Por termos interesses e gostos distintos e não termos muito sobre o que conversar, não demorou para começarmos a trocar experiências de vida, ouvirmos problemas um do outro e até escambarmos conselhos, gerando assim uma relação de confiança. Era como se eu fosse o “Amigo Gay“” dela, e ela fosse um “Brother” meu, num raro caso de “Friend-Zone Recíproca”, também conhecida pelo nome cientifico de “Amizade”.

Acima, a representação artística de quantos ”foda-se” eu concedo para a sua opinião sobre a veracidade de uma amizade real entre homem e mulher. 😀
Por fim, aquele ritual diário de Escort Mission seguiu-se ininterruptamente durante alguns meses, até que um dia um mal acometeu-se sobre minha pessoa: Snorlaxitite aguda, que se manifesta através de uma forte resistência de se sair da cama, fome intensa e uma fortíssima falta de vontade de engajar-se em qualquer tipo de atividade que exija maior esforço do que manter a respiração enquanto se está deitado. Por algum milagre inexplicável eu havia conseguido me locomover até a instituição de ensino a qual frequentava, mas parecia que minha Stamina estava próxima ao seu fim, e eu não conseguiria aguentar o grinding de estudos que se seguiria. Após longos segundos de debate interno sobre qual deveria ser meu próximo passo, decide-me por me recolher à minha toca para que pudesse recuperar minhas energias.
Felizmente meu ônibus não demorou muito e em menos de 30 minutos eu já estava em frente a porta da minha humilde morada. Alguém muito sábio já disse que o caminho mais rápido para a tristeza e depressão é a reflexão. Esparramado em minha cama, deparei-me com um dos seres mais temidos por qualquer ser humano. Estou me referindo é claro àquele insetinho safado que não para de te morder quando você comete uma ação moralmente questionável, denominado “Consciência”.
Inicialmente as mordidas da Consciência são pouco efetivas, não chegando a incomodar mais do que uma picada de mosquito. No entanto, o real objetivo deste chato-paragônico é alcançar seu reservatório de culpa. Uma vez que os dentes afiados abrem um orifício e a culpa começa a vazar, escorrendo por todo o seu corpo, esta torna-se um amplificador e cada mordida faz com que roubar o bolinho do seu amigo na hora do lanche pareça o maior crime da humanidade.

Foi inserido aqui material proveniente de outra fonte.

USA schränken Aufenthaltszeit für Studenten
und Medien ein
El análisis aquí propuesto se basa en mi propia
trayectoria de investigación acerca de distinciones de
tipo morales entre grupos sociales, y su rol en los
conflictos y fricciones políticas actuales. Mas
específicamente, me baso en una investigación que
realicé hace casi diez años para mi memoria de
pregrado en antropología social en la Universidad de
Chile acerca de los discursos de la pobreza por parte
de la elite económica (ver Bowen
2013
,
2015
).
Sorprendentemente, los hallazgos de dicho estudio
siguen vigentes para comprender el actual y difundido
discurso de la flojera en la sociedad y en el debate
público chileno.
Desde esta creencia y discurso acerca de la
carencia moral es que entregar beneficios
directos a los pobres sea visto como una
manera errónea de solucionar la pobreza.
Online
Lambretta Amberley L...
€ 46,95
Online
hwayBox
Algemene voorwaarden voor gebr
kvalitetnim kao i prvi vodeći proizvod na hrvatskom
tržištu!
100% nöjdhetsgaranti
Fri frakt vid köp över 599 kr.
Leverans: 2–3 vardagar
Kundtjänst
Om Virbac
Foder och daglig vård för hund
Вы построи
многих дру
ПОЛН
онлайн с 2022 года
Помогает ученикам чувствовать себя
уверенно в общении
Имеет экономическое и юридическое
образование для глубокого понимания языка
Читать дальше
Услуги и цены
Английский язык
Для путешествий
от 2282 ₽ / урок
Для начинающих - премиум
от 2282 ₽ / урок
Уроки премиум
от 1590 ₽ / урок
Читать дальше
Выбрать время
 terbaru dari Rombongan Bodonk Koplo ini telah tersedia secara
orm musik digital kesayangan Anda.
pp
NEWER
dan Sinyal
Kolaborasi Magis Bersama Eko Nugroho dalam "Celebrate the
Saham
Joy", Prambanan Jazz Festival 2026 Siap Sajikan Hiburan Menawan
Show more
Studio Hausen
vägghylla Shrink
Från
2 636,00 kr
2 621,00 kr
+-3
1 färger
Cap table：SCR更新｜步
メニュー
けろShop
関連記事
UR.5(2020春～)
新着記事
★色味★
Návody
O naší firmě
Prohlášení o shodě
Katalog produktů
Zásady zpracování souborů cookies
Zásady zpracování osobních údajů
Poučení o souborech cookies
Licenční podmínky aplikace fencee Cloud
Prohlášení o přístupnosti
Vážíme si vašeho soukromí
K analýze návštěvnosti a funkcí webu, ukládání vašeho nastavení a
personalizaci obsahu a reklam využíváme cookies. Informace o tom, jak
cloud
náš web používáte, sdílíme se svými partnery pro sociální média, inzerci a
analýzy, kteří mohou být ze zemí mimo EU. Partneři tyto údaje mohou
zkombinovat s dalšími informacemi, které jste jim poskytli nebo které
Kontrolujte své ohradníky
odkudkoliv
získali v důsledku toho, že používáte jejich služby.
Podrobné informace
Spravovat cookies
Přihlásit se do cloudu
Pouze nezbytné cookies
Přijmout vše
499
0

A menos que estejamos falando de um Twinkie. Neste caso, é de fato, um dos piores crimes da história.
Já tendo tido meu reservatório de culpa avariado pelo inseto invasor, eu começava a conjecturar a possibilidade de retornar à faculdade, apenas para que eu pudesse levar minha amiga em segurança até sua casa. Afinal se algo acontecesse à ela naquele dia, seria minha culpa por ter negligenciado minhas responsabilidades. Sentei-me à frente de meu computador, numa tentativa de me distrair dos pensamentos negativos que estavam multiplicando-se rapidamente. Foi então que recebi um e-mail de uma certa grande rede de livrarias, anunciando que um jogo que esperava à meses havia entrado em estoque.
Contudo havia um problema. A loja em questão fecharia suas portas exatamente às 10 horas, e naquele momento já passavam das 9. Até hoje, o único ônibus do qual tenho ciência que passa nas proximidades de minha casa e no meu alvo é lendário por ter uma taxa de aparição comparável ao mais raro dos loots em um Dungeon Crawler, não raramente demorando horas para dar qualquer sinal de vida. Esperar por ele poderia significar o fim daquela jornada, e a vaga esperança de virar aquela noite em um mundo novo de aventuras negava qualquer pensamento em minha mente relacionado à rendição ou derrota. Tendo o tempo e as chances como adversários, decidi-me por não colocar meu destino nas mãos de nosso sistema de transporte público, e tomei a única decisão lógica, dadas as circunstâncias: Eu teria que correr até o distante centro comercial com minhas próprias pernas.
No caminho, um terceiro antagonista tentou erguer-se entre mim e meu prêmio. Quem é habituado à nossa cidade, conhece o caos que é nosso Trânsito. Dirigir nessa cidade onde todos os motoristas agem como se tivessem a estrela do Mario Kart ativado o tempo todo já não é uma tarefa muito fácil. Tentar atravessar ruas como pedestre então, é uma tarefa mais árdua. Faze-lo de noite e totalmente vestido de preto (eram as únicas roupas que eu tinha na época, não enche) é um desafio. Para encurtar o caminho eu precisei pegar rotas alternativas, entre elas, algumas com sinalizações horríveis. Um erro e seria Gamer Over para mim, sem direito à Continues. Mas neste ponto eu já havia entrado de cabeça nesse jogo, e havia entrado para ganhar.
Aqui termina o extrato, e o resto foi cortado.